For many years, syndrome X (currently known as the metabolic syndrome) was debated among scientists with contradicting views. Many claimed it didn’t exist, but it is now recognized as a reversible medical entity that allows doctors to detect and treat diabetes before its onset. Something similar happens with the leaky gut syndrome.
While some deny its existence, others attribute a series of signs and symptoms to this health problem. Meanwhile, this diagnosis gets a lot of coverage and attention from the medical community and the general public. But what is it exactly?
What is leaky gut syndrome?
In simple words, we can say that the name “leaky gut” is given to an increase of permeability in the intestines. This structure is made to absorb nutrients, it is in direct contact with the bloodstream, and it allows certain substances and nutrients to pass through.

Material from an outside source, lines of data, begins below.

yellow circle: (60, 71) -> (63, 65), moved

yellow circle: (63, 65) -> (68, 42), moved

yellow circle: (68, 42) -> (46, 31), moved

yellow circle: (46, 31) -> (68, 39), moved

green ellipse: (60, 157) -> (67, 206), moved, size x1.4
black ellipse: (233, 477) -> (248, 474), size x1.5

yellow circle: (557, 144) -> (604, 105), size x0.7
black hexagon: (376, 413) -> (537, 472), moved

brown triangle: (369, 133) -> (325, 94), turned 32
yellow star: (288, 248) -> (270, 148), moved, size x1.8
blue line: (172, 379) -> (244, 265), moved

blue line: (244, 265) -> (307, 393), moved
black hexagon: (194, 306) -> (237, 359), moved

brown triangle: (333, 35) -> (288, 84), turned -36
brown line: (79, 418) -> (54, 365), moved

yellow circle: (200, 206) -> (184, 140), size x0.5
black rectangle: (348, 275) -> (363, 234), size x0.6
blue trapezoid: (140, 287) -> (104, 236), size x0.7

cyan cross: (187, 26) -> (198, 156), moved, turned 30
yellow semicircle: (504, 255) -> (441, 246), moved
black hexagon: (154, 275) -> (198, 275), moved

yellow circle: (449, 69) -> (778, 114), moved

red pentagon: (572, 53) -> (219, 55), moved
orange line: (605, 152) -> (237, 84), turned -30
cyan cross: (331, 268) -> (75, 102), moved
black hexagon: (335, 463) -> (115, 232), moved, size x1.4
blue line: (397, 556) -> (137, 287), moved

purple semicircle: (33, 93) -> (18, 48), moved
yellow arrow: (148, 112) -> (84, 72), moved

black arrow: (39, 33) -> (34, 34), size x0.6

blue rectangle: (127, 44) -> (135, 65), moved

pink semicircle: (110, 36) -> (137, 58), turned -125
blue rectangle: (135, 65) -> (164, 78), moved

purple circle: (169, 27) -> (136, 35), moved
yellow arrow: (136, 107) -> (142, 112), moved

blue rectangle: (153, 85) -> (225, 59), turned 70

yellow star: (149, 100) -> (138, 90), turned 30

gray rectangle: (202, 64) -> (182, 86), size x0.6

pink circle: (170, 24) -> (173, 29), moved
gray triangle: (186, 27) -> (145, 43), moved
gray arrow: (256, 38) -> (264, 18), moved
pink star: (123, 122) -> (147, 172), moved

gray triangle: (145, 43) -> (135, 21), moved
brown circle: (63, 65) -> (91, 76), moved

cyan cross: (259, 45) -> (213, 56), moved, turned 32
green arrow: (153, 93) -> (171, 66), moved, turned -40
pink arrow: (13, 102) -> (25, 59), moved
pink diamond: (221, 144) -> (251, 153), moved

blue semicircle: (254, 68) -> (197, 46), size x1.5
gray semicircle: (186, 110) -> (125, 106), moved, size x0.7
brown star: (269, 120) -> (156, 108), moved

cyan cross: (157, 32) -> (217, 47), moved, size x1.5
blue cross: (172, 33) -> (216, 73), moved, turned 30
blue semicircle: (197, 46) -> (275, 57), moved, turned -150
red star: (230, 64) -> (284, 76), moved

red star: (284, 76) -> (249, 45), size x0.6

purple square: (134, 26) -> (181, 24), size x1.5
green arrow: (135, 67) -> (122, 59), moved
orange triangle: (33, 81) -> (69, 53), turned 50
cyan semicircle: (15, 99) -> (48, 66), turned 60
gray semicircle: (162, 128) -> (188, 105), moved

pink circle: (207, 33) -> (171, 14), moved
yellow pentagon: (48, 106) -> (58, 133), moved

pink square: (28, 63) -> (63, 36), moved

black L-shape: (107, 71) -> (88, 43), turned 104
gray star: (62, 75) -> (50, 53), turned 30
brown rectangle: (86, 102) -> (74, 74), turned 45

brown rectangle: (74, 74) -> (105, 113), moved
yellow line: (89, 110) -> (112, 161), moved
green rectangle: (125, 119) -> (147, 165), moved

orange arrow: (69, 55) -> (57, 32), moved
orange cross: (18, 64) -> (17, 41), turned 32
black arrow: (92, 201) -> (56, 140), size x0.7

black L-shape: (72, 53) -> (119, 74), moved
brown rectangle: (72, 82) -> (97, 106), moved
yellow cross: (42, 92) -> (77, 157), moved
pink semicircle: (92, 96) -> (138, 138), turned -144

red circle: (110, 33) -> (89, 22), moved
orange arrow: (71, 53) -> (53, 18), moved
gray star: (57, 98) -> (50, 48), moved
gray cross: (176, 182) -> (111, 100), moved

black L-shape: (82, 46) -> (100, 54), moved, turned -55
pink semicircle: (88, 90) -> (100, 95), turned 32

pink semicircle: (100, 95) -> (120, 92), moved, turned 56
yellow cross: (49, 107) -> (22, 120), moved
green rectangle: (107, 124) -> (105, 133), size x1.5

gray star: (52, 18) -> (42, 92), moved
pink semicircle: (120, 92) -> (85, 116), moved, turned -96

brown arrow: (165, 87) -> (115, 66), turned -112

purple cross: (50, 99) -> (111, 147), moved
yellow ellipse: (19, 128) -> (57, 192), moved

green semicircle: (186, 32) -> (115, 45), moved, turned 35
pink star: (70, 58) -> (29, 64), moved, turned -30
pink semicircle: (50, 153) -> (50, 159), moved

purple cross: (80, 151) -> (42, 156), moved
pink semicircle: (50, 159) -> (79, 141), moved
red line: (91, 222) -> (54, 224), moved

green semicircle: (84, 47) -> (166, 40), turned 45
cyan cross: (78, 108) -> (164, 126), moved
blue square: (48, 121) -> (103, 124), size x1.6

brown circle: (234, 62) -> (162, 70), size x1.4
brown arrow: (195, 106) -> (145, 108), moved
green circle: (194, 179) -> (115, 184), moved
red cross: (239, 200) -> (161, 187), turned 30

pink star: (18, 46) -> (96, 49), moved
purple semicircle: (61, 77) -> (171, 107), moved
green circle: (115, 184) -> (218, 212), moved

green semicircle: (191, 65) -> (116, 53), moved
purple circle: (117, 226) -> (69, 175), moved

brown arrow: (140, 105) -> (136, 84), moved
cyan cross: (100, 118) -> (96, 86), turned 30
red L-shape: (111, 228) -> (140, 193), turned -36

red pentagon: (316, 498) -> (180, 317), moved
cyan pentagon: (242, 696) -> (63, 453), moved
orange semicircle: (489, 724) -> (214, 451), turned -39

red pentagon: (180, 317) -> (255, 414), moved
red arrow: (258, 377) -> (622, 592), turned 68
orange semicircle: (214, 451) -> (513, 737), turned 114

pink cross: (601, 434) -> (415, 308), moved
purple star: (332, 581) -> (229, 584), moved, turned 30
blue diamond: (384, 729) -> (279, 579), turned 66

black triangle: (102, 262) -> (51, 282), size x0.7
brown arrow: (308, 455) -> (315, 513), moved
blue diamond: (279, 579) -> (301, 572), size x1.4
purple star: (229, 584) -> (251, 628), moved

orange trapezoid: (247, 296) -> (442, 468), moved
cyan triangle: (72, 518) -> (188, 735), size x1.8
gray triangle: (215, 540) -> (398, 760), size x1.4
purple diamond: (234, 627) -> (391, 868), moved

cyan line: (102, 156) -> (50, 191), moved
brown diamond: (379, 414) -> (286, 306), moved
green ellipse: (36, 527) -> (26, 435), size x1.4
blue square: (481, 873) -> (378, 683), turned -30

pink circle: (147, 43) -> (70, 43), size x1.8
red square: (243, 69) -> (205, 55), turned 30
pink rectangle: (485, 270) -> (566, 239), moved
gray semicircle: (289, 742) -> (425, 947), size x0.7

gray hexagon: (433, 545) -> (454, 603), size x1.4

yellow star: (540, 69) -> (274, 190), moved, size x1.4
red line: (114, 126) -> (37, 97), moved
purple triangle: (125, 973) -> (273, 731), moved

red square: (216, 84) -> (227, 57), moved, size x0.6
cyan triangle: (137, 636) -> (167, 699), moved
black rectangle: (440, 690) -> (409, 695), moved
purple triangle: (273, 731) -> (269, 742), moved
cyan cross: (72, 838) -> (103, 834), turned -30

However, in leaky gut syndrome, this permeability is increased. Thus, a series of proteins and waste material start passing through the tight junctions of the intestine cells. They make direct contact with the blood, triggering an immune response and a series of consequences.
Causes and consequences
The permeability of the gut depends on various factors, including food allergies and intolerance, the presence of certain digestive enzymes, and the concentration of stomach acid. There’s a strong association between gluten intolerance and the leaky gut, which reveals the deep connection between what we eat and our gastrointestinal function.
When gut permeability is increased, a series of consequences may ensue:
· An abnormal immune response: There will be close contact between different proteins and the blood, which carries a variety of white blood cells. After detecting these proteins, white blood cells become activated under the belief that there is an ongoing infection.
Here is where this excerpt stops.